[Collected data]
>>>

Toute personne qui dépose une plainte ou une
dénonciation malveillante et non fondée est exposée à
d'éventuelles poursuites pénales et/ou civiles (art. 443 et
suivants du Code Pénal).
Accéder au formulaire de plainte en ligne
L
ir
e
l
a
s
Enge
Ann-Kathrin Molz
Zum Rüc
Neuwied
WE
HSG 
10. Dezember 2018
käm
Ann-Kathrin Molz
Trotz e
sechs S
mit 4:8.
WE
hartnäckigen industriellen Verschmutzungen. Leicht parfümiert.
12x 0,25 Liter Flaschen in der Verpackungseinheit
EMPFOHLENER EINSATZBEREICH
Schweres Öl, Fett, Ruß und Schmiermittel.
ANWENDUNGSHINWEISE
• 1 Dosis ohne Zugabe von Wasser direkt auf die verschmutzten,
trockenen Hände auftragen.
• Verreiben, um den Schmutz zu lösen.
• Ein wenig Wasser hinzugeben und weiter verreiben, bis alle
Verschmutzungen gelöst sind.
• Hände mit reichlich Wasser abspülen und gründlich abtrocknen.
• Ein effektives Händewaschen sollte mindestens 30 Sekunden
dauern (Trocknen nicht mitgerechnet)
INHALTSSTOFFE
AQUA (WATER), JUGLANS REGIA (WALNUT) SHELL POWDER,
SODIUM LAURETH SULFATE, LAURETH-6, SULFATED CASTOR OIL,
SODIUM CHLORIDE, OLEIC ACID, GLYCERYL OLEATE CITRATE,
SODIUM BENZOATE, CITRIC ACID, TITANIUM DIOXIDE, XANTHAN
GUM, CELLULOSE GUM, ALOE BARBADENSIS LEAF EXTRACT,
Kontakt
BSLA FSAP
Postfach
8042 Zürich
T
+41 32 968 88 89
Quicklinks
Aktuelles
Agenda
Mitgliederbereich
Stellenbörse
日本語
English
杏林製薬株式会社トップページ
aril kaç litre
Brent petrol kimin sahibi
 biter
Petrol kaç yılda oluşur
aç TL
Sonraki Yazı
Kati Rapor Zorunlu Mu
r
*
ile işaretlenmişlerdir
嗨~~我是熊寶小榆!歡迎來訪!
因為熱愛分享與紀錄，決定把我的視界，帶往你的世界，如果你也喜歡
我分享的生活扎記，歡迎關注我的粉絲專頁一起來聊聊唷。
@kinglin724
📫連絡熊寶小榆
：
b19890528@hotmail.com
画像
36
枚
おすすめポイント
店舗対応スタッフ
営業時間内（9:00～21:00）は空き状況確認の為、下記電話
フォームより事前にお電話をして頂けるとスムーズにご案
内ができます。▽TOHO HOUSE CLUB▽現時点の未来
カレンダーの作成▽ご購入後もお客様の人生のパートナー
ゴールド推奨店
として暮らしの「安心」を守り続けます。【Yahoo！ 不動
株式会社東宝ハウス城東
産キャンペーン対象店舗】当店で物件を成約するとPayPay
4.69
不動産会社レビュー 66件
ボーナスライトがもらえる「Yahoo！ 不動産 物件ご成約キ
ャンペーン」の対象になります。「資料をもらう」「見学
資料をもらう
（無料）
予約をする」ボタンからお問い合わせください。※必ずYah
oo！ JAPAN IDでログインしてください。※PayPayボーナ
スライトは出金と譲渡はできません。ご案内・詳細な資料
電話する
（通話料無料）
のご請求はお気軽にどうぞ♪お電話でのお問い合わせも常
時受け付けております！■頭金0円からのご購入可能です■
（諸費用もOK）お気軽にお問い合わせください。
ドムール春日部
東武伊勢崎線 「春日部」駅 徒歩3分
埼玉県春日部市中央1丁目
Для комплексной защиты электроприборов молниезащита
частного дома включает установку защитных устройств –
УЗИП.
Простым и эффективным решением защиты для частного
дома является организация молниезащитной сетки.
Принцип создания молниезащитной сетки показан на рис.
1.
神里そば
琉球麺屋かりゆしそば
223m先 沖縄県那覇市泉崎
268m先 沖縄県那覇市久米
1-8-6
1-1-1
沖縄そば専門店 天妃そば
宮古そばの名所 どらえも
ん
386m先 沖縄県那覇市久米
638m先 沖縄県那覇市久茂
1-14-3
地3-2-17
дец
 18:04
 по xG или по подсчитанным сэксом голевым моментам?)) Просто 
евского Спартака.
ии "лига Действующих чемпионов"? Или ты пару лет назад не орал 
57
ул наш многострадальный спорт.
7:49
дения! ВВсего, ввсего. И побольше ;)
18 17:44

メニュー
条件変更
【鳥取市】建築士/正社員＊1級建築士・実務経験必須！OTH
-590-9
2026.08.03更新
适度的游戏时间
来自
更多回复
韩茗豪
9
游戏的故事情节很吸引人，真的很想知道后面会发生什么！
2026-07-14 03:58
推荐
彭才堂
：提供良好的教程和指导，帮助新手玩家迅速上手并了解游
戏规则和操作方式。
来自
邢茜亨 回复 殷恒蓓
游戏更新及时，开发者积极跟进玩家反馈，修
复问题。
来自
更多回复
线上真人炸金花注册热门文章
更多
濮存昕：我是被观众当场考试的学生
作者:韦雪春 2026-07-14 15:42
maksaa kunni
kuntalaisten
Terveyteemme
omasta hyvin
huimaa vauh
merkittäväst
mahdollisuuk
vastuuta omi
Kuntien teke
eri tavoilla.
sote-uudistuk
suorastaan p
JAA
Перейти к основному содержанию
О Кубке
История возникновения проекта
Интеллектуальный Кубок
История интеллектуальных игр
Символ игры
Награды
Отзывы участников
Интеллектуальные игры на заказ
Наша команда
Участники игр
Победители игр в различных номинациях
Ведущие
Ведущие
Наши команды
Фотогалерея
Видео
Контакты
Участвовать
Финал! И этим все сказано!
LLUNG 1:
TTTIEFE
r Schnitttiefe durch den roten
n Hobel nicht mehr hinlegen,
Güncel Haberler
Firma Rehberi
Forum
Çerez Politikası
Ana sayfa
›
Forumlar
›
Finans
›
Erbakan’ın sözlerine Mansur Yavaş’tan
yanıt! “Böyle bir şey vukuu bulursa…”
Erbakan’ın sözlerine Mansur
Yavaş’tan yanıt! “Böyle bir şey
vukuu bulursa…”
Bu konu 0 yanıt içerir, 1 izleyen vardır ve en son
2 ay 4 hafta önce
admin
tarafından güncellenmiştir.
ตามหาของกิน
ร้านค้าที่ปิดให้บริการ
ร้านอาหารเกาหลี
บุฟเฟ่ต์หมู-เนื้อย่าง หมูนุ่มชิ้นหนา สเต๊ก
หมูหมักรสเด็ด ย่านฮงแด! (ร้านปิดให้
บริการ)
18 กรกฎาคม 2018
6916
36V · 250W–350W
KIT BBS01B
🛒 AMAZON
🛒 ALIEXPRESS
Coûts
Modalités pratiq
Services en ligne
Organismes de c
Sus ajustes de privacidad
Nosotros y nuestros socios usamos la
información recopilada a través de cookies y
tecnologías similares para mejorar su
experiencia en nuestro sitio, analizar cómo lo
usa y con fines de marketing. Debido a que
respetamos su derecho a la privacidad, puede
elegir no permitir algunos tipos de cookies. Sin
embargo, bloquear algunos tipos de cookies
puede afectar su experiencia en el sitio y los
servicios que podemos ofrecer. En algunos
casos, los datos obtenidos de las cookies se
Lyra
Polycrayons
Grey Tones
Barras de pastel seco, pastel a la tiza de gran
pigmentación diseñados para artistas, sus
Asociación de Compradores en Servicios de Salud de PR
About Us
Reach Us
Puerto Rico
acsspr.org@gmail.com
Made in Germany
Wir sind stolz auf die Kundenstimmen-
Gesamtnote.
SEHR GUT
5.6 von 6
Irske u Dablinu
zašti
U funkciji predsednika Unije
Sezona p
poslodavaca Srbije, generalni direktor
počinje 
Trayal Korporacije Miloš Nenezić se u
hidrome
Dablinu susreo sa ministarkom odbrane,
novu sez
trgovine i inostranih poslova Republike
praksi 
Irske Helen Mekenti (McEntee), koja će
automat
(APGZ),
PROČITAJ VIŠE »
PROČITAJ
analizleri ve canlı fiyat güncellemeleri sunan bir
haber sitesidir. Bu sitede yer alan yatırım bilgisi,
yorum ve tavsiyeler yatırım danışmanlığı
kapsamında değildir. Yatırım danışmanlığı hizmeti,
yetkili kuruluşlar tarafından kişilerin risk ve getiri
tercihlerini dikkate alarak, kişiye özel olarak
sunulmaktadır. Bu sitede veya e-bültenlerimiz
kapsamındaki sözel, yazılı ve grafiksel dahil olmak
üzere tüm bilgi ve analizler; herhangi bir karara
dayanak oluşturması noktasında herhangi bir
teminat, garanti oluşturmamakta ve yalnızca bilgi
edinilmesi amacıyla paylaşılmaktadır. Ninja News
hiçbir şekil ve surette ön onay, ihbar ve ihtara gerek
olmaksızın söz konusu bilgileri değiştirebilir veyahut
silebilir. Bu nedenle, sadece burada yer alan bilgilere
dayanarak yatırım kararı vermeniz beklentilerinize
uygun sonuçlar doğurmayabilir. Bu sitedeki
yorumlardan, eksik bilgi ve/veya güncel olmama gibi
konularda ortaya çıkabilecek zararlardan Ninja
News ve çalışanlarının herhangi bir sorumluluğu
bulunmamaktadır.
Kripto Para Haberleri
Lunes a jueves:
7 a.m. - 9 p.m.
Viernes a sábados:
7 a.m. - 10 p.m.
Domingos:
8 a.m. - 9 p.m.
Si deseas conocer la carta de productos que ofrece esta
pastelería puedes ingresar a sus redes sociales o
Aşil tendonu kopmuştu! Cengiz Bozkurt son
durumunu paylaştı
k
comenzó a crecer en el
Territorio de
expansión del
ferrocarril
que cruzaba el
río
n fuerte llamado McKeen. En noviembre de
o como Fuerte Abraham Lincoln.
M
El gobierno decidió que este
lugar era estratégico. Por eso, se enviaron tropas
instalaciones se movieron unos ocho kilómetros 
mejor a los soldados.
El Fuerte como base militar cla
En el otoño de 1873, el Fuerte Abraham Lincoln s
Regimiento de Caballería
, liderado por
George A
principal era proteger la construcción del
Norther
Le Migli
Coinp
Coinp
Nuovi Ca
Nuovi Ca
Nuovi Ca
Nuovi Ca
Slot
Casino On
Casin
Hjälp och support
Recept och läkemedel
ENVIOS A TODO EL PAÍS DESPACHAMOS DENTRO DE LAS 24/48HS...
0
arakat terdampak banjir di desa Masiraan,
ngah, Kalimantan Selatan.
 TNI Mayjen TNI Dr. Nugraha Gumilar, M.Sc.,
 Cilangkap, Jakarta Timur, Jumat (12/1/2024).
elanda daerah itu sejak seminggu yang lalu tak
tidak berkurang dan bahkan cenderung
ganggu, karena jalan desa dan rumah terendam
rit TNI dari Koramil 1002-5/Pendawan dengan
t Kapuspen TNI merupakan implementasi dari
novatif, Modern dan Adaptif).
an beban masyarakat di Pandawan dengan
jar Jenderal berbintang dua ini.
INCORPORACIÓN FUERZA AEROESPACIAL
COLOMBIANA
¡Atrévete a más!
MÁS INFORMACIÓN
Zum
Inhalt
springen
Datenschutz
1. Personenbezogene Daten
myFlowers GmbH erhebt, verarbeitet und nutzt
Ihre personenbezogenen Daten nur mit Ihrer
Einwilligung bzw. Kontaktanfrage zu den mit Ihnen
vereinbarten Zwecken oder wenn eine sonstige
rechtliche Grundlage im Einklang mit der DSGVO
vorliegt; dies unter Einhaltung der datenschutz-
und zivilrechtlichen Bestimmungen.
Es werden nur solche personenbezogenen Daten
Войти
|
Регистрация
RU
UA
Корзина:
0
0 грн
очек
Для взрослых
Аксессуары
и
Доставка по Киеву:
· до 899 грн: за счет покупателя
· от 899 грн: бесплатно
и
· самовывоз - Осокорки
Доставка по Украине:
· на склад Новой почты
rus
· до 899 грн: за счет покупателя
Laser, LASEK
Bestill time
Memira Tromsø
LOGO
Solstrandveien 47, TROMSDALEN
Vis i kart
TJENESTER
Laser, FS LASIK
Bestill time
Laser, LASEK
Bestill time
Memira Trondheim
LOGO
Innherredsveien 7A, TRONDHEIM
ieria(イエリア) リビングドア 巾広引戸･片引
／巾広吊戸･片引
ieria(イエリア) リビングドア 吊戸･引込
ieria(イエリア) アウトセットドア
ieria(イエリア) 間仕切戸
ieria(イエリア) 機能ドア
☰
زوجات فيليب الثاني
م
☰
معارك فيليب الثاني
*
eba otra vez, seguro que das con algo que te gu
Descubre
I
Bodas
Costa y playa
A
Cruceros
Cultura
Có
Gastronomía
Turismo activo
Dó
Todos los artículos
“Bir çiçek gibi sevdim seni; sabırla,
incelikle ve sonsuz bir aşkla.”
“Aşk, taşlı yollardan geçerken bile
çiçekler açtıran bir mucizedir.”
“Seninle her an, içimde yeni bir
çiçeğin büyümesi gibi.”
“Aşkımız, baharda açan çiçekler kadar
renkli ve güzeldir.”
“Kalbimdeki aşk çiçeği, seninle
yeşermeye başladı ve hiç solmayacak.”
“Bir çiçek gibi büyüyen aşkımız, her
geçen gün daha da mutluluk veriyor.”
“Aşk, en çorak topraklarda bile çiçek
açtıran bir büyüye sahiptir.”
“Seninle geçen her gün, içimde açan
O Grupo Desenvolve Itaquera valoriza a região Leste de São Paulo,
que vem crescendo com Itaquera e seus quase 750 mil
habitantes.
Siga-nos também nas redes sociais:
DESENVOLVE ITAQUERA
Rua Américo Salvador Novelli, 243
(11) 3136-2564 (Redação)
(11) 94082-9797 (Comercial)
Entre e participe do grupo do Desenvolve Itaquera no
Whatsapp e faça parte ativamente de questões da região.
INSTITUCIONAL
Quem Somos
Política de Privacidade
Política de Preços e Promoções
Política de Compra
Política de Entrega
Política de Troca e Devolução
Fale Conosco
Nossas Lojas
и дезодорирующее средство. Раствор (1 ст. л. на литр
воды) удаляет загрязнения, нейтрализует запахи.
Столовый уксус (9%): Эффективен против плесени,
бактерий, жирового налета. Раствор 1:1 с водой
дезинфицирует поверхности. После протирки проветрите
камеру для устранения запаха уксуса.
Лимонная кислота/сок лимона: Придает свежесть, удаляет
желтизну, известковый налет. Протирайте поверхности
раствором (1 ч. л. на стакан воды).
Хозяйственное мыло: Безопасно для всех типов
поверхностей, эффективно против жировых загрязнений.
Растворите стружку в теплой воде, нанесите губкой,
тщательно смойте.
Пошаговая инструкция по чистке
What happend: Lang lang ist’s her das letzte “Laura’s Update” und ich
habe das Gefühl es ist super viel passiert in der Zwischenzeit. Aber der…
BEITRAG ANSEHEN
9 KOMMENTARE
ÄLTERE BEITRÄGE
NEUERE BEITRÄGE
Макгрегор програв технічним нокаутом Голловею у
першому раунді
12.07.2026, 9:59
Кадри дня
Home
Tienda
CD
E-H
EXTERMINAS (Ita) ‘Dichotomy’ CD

<<<

*WORK TO BE COMPLETED*.
Every line from the line containing "vastuuta omi" through the line containing "Наши команды" in the records above must be retyped exactly. Leave out the rest.

*RESPONSE AREA*.
vastuuta omi
Kuntien teke
eri tavoilla.
sote-uudistuk
suorastaan p
JAA
Перейти к основному содержанию
О Кубке
История возникновения проекта
Интеллектуальный Кубок
История интеллектуальных игр
Символ игры
Награды
Отзывы участников
Интеллектуальные игры на заказ
Наша команда
Участники игр
Победители игр в различных номинациях
Ведущие
Ведущие
Наши команды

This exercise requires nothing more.